If the gallbladder is not visualized, IV morphine administration can improve the accuracy of HIDA scanning by increasing resistance to flow through the sphincter of Oddi, resulting in filling of the gallbladder if the cystic duct is patent.

In a newborn, if a hepatobiliary scintiscan fails to reveal tracer movement from the biliary tree into the small bowel and liver biopsy findings reveal interlobular bile duct proliferation, exploration with intraoperative cholangiography (see More Invasive Procedures) is necessary to rule out biliary atresia.


More Invasive Procedures

Other diagnostic options to be considered in this setting include more invasive procedures such as liver biopsy, intraoperative cholangiography, and endoscopic retrograde cholangiopancreatography (ERCP).

Liver biopsy may be performed percutaneously, under US guidance, or via an open technique. This procedure is not usually required for isolated diseases of the gallbladder but may be necessary in some patients.

Intraoperative cholangiography may be required in patients with gallbladder disease who have suspected anomalous anatomy, choledocholithiasis, or masses in the CBD. This procedure is often performed in conjunction with laparoscopic or open cholecystectomy. In newborns, this procedure is performed to determine the biliary ductal anatomy and to differentiate among biliary atresia, Alagille syndrome, and cholestasis.

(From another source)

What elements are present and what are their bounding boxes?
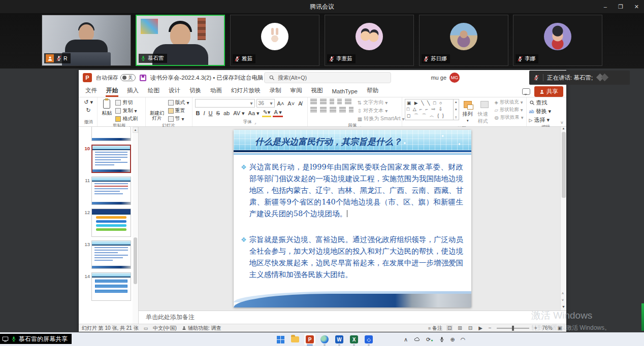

ERCP is an endoscopic procedure commonly performed by either surgeons or gastroenterologists who specialize in the procedure. It may of particular value before cholecystectomy in children with complicated biliary disease. [23] Its signal feature is that it is both diagnostic and therapeutic. In this procedure, the CBD is cannulated, and stone retrieval or biopsy may be performed. Papillotomy is often performed to permit release of entrapped stones and debris and to prevent impaction of stones in the future. Additionally, stents may be placed for obstructive disease or to assist in resolution of duct injuries. This test requires fluoroscopy.


Histologic Findings

The histology of gallbladder disease may range from acute inflammation to chronic inflammation with lymphocytic and/or neutrophil infiltration, depending on the chronicity of illness. When stones are present, they are either cholesterol or pigmented stones; pigmented stones are indicative of hemolytic disease.